The term Greenwashing originates from an earlier term: whitewashing. Whitewashing means “withholding true facts so that their agents are not punished”. When society imposed accountability on companies for their impact on the environment, the colorful derivation of the word emerged. It was first used in 1986 in an article by environmental activist Jay Westervel, in reference to hotels appealing to their guests to “help the planet” by using fewer towels. This had the purpose of reducing the costs of washing the towels and not needing to mitigate much more serious externalities. (and thus reducing their environmental impact.)
Also during the1980s, the oil company Chevron launched the multi-million-dollar ‘People Do’ campaign on TV, in newspapers and magazines. The campaign won the Effie Awards and became a case study at the Harvard Business School. The ads showed company employees protecting bears, butterflies, sea turtles and other cute critters. The campaign became emblematic of greenwashing because its cost was exponentially greater than the investment in actions of preservation, and which was largely done as a result of legal obligation. Worse still, at the time when it was publicizing its greenwashing, the company was violating environmental regulations and was also spilling oil in wildlife refuges.
For several decades, companies have been co-branding to add desired attributes and strengthen ties with their stakeholders. Since then, advertising and public relations firms have been dedicated to the complex and difficult task of convincing the valued public about the honorable attitudes of companies, as well as their products and services.
The 2022 edition of the Kantar ‘Who Cares, Who Does’ survey reveals the size of the challenge: for almost half of Brazilians, “companies only aim for profit and their ecological concerns are just a marketing tool”.
Since Chevron’s specious ads were screened, the need to align brands with the socio-environmental agenda has changed.

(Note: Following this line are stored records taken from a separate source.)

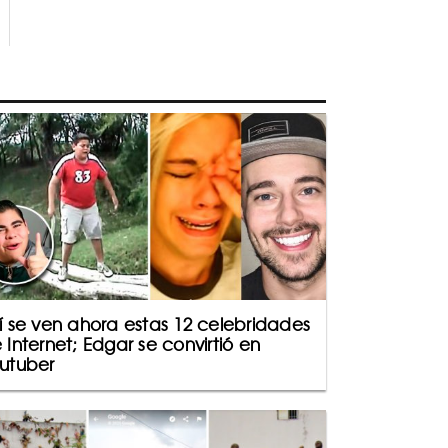
í se ven ahora estas 12 celebridades
 Internet; Edgar se convirtió en
utuber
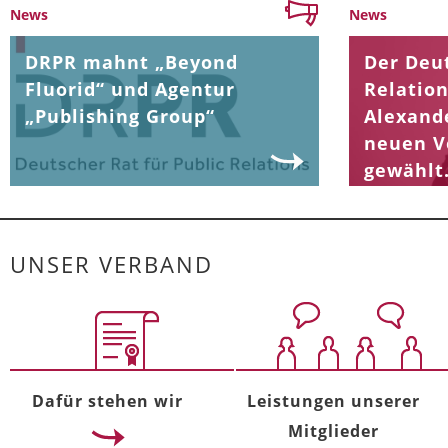
News
News
DRPR mahnt „Beyond
Der Deut
Fluorid“ und Agentur
Relation
„Publishing Group“
Alexand
neuen V
gewählt
UNSER VERBAND
Dafür stehen wir
Leistungen unserer
Mitglieder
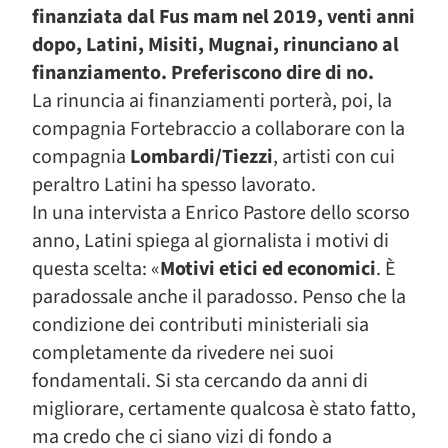
finanziata dal Fus mam nel 2019, venti anni
dopo, Latini, Misiti, Mugnai, rinunciano al
finanziamento. Preferiscono dire di no.
La rinuncia ai finanziamenti porterà, poi, la
compagnia Fortebraccio a collaborare con la
compagnia
Lombardi/Tiezzi
, artisti con cui
peraltro Latini ha spesso lavorato.
In una intervista a Enrico Pastore dello scorso
anno, Latini spiega al giornalista i motivi di
questa scelta: «
Motivi etici ed economici
. È
paradossale anche il paradosso. Penso che la
condizione dei contributi ministeriali sia
completamente da rivedere nei suoi
fondamentali. Si sta cercando da anni di
migliorare, certamente qualcosa è stato fatto,
ma credo che ci siano vizi di fondo a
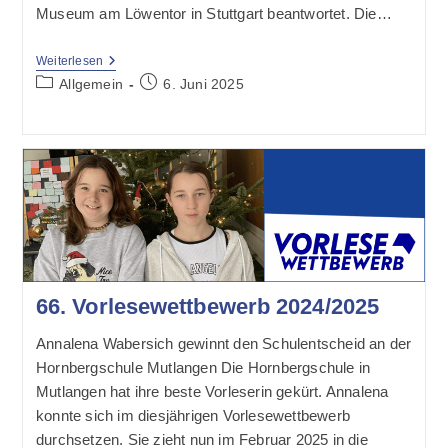
Museum am Löwentor in Stuttgart beantwortet. Die…
Ausflug
Weiterlesen
Der
Beitrags-
Beitrag
Allgemein
6. Juni 2025
Kombiklasse
Kategorie:
veröffentlicht:
Ins
Museum
Am
Löwentor
66. Vorlesewettbewerb 2024/2025
Annalena Wabersich gewinnt den Schulentscheid an der
Hornbergschule Mutlangen Die Hornbergschule in
Mutlangen hat ihre beste Vorleserin gekürt. Annalena
konnte sich im diesjährigen Vorlesewettbewerb
durchsetzen. Sie zieht nun im Februar 2025 in die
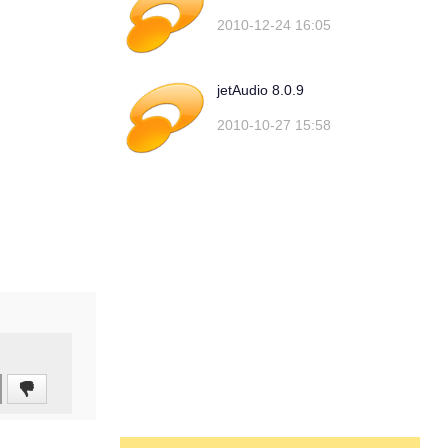
2010-12-24 16:05
jetAudio 8.0.9
2010-10-27 15:58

In a few decades, corporate benevolence evolved into private social investment, expanded into corporate social responsibility, then into the tripod of sustainability, until it flowed into the ocean of the financial market through ESG precepts.
It is no longer a question of catching unsuspecting consumers with green bait on product packaging or requesting a social license in return for inconsequential community programs. Now it is necessary to convince regulators and financial analysts about the consistency of the company’s sustainable trajectory so that it has access to cheaper credits and broader markets.
Assets under management according to ESG criteria reached US$35.3 trillion in 2020, reports the Global Sustainable Investment Association; moreover, will exceed US$50 trillion by 2025, according to Bloomberg Intelligence calculations – a figure equivalent to more than a third of global assets . The search for these resources tends to inhibit greenwashing and stimulate greenaction.
While governments increasingly introduce legislation and the capital market, standardizations, this increases the pressure. With less room for ‘pretending’, companies are reviewing their business models and strategies and adopting ESG precepts to create, deliver and capture value. Thus, I believe capitalism may be reinventing itself.
The acronym ESG, which has so much impact on the market, is still little known by the population. In a recent Google survey, conducted in partnership with MindMiners and Sistema B, only one in five Brazilians declared that they were familiar with the term. However, when informed of its meaning, 87% considered ESG important, although 47% could not cite any company that adopts the practice.
Returning to the Kantar survey, 43.4% of respondents were able to associate a brand with sustainability. Natura appeared in first place, with 27% of mentions, well ahead of Ype in second, with 16%; and Omo in third, with 9%.
This hegemony of the iconic Brazilian cosmetics company (Natura), which has persisted for some time, seen in the diverse surveys, demonstrates and proves that the perception of a sustainable brand is not built with advertisements and press releases, but with consistent and coherent business performance. Communication undoubtedly has a role to play, but it is a later link in the chain and lacks credibility if the company’s purpose and performance are not aligned with the culture of the new economy.
It is also important to emphasize that ESG communication does not allow hype, exaggerations, half-truths, baseless statements, inaccurate information, pure falsehood, or cheap emotions. The road to business sustainability is long, complex and full of contradictions; and trust is built by exposing relevant and measurable goals and sharing not only achievements, but also the setbacks and impossibilities along the way.